======== Dataset records ========

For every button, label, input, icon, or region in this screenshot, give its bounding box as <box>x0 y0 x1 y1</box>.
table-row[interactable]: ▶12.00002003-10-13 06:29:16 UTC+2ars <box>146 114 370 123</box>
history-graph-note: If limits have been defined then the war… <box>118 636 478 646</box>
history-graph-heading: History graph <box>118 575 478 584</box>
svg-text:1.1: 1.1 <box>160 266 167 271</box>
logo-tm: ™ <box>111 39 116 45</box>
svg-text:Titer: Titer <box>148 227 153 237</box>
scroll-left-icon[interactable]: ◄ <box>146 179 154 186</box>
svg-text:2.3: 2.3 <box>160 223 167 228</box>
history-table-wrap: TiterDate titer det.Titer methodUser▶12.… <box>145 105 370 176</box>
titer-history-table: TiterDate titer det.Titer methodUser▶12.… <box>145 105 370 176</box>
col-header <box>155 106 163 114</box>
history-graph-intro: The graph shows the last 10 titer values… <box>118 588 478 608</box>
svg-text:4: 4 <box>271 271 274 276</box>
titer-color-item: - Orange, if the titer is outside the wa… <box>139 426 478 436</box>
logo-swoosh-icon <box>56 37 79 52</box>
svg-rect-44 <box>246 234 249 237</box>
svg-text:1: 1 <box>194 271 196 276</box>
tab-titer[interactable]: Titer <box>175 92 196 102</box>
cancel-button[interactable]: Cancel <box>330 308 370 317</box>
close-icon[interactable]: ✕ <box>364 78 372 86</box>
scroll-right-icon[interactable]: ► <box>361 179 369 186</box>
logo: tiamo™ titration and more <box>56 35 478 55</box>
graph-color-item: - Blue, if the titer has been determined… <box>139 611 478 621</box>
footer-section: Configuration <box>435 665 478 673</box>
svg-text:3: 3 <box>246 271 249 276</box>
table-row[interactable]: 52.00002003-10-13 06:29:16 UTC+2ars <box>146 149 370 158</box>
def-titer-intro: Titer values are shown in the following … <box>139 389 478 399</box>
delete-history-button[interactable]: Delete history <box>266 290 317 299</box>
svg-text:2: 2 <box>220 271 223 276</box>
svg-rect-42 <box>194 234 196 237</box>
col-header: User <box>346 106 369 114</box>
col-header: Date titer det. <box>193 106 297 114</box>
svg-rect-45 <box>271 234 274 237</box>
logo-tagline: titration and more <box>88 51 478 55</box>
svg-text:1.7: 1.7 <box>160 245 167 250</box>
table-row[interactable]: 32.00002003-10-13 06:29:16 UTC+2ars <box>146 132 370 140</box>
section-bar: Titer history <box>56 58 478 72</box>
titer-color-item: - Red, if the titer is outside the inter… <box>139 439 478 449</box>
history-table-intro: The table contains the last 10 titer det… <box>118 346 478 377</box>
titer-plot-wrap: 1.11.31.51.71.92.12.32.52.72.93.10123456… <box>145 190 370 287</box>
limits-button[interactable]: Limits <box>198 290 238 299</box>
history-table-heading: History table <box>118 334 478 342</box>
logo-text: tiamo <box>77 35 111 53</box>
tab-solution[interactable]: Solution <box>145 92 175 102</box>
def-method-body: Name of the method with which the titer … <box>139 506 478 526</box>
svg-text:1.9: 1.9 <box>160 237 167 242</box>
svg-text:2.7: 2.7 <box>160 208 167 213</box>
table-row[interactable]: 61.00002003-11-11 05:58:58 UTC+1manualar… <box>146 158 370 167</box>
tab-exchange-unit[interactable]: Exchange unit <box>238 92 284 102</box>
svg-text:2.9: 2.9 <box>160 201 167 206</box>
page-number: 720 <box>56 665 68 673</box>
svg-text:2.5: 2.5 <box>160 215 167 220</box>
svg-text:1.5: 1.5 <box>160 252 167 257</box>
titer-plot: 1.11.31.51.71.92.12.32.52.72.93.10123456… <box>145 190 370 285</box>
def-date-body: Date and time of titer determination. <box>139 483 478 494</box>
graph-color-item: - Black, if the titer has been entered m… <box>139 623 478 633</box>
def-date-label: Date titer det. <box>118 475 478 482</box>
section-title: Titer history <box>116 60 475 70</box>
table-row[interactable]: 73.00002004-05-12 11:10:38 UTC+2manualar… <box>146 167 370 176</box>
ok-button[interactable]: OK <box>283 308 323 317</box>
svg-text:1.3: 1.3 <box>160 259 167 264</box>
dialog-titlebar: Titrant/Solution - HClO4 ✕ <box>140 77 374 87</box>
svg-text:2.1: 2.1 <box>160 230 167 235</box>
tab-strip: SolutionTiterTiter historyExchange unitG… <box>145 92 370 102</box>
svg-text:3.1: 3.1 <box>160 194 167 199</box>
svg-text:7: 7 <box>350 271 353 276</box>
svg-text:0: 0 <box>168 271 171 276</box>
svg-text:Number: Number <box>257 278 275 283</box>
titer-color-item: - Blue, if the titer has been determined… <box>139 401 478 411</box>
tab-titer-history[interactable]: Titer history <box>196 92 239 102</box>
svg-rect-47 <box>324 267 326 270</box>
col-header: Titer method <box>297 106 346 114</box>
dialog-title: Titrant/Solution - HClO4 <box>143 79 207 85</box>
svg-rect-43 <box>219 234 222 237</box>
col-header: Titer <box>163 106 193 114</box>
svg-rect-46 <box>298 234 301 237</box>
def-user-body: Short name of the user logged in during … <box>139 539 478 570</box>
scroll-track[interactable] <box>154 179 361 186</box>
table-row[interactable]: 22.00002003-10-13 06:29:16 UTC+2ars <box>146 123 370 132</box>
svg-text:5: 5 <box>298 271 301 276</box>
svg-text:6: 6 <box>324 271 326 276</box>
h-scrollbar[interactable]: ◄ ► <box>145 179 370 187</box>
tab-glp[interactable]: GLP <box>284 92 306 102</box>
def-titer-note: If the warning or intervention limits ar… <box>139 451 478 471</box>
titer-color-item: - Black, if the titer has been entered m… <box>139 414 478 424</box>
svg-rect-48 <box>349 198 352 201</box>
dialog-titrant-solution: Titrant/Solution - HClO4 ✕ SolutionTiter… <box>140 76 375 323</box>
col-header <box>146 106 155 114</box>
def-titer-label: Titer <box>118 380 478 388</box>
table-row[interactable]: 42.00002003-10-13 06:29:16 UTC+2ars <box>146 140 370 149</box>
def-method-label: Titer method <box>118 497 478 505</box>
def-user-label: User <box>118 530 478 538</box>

========

### What the exercise asks
Where does "more" appear in the records above? Copy every line that has it.

### Task answer
logo: tiamo™ titration and more <box>56 35 478 55</box>
logo-tagline: titration and more <box>88 51 478 55</box>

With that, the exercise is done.